The council is now asking residents to give their views on proposals it thinks are needed to make a shift to public transport, walking and cycling that will be needed to achieve the council’s net zero climate ambition.

Citizens are invited to respond to the consultation on www.bathnes.gov.uk/journeytonetzero before Monday, February 7.

The Journey to Net Zero consultation document also presents background information to help people form opinions on the proposals.

Councilor Sarah Warren, Deputy Chief and Cabinet Member for Sustainable Travel, said: ‘This is a pivotal moment in our journey to net zero, and I think anyone traveling in our region will be interested in these ideas. and will want to have their say on them.

“We want to hear your opinion on the projects we believe should be pursued to provide better and more sustainable transport choices.

“We have introduced the first clean air charging zone outside of London and are currently working with local communities on our Liveable Neighborhoods programme.

“But to go further, we need your help to rethink more fundamentally how we get around our region – and the big changes we’ll need to make to our transport system to achieve carbon neutrality by 2030.

“The climate emergency is a global challenge and we are committed to playing our part in solving it. We know that a large number of people currently have no choice but to use their car because they do not have safe cycle paths that they can use away from traffic or do not have service reliable or sufficiently frequent bus service.

“Reducing car use can only happen if we start providing more cycling facilities, better public transport facilities and a safer transport network.

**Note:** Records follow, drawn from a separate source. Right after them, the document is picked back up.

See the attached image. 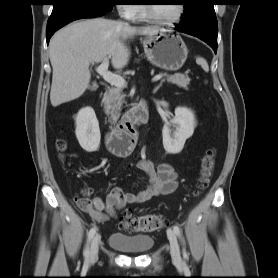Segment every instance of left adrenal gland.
Returning a JSON list of instances; mask_svg holds the SVG:
<instances>
[{"label":"left adrenal gland","mask_w":278,"mask_h":278,"mask_svg":"<svg viewBox=\"0 0 278 278\" xmlns=\"http://www.w3.org/2000/svg\"><path fill=\"white\" fill-rule=\"evenodd\" d=\"M160 87H161V84H159L157 87H155V89L153 90V93H156Z\"/></svg>","instance_id":"1"}]
</instances>
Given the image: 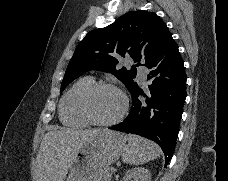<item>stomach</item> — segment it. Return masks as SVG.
I'll use <instances>...</instances> for the list:
<instances>
[{"mask_svg": "<svg viewBox=\"0 0 228 181\" xmlns=\"http://www.w3.org/2000/svg\"><path fill=\"white\" fill-rule=\"evenodd\" d=\"M127 135L115 131H97L89 141L77 151L69 169L68 177L63 181H105L104 169L118 161Z\"/></svg>", "mask_w": 228, "mask_h": 181, "instance_id": "obj_1", "label": "stomach"}]
</instances>
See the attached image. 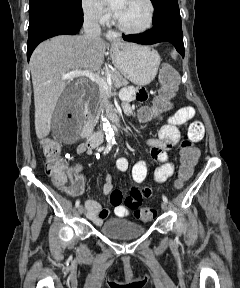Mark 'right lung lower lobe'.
I'll list each match as a JSON object with an SVG mask.
<instances>
[{
	"instance_id": "1",
	"label": "right lung lower lobe",
	"mask_w": 240,
	"mask_h": 288,
	"mask_svg": "<svg viewBox=\"0 0 240 288\" xmlns=\"http://www.w3.org/2000/svg\"><path fill=\"white\" fill-rule=\"evenodd\" d=\"M82 24L83 14L79 16L55 14L40 20L34 27L28 29V61L40 42L60 34L74 35L80 30Z\"/></svg>"
}]
</instances>
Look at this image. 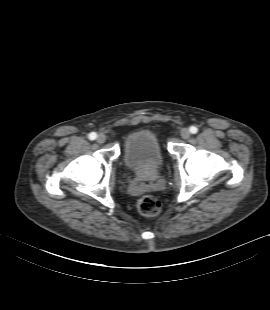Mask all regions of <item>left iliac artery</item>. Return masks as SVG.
<instances>
[{
    "mask_svg": "<svg viewBox=\"0 0 270 310\" xmlns=\"http://www.w3.org/2000/svg\"><path fill=\"white\" fill-rule=\"evenodd\" d=\"M190 132H191L192 134L197 133V132H198L197 127H195V126H191V127H190Z\"/></svg>",
    "mask_w": 270,
    "mask_h": 310,
    "instance_id": "left-iliac-artery-1",
    "label": "left iliac artery"
}]
</instances>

“Together we have the power to reverse the climate emergency, but it’s going to force us all to change the way we travel, which could be made possible through Journey to Net Zero.”

A public webinar on Journey to Net Zero will take place from 6-7 p.m. on January 24.

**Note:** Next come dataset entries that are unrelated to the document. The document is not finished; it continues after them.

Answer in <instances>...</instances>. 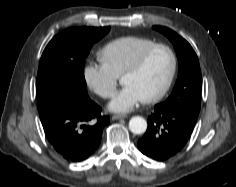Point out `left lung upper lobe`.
Wrapping results in <instances>:
<instances>
[{
  "mask_svg": "<svg viewBox=\"0 0 236 187\" xmlns=\"http://www.w3.org/2000/svg\"><path fill=\"white\" fill-rule=\"evenodd\" d=\"M153 29L168 37L179 61L178 79L174 89L161 105L171 109H186L199 115L202 77L196 53L185 39L169 28L154 26Z\"/></svg>",
  "mask_w": 236,
  "mask_h": 187,
  "instance_id": "5c2ea615",
  "label": "left lung upper lobe"
}]
</instances>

Advisor Matt McCabe, Cabinet Assistant for Planning and Sustainable Transportation, will answer questions about the document alongside Advisor Warren and senior officers. register here

Journey to Net Zero has evolved from the Transport Delivery Action Plan for Bath, which was consulted on last year, and has now been updated to reflect recent changes such as the city ​​region for the West of England Combined Authority as well as efforts to deal with climate and ecological emergencies.

A report on the business case for establishing sustainable transport in the city region, which summarizes the major transport projects in Bath and North East Somerset to be funded by WECA over the period 2022-27, will be presented to the cabinet on January 27.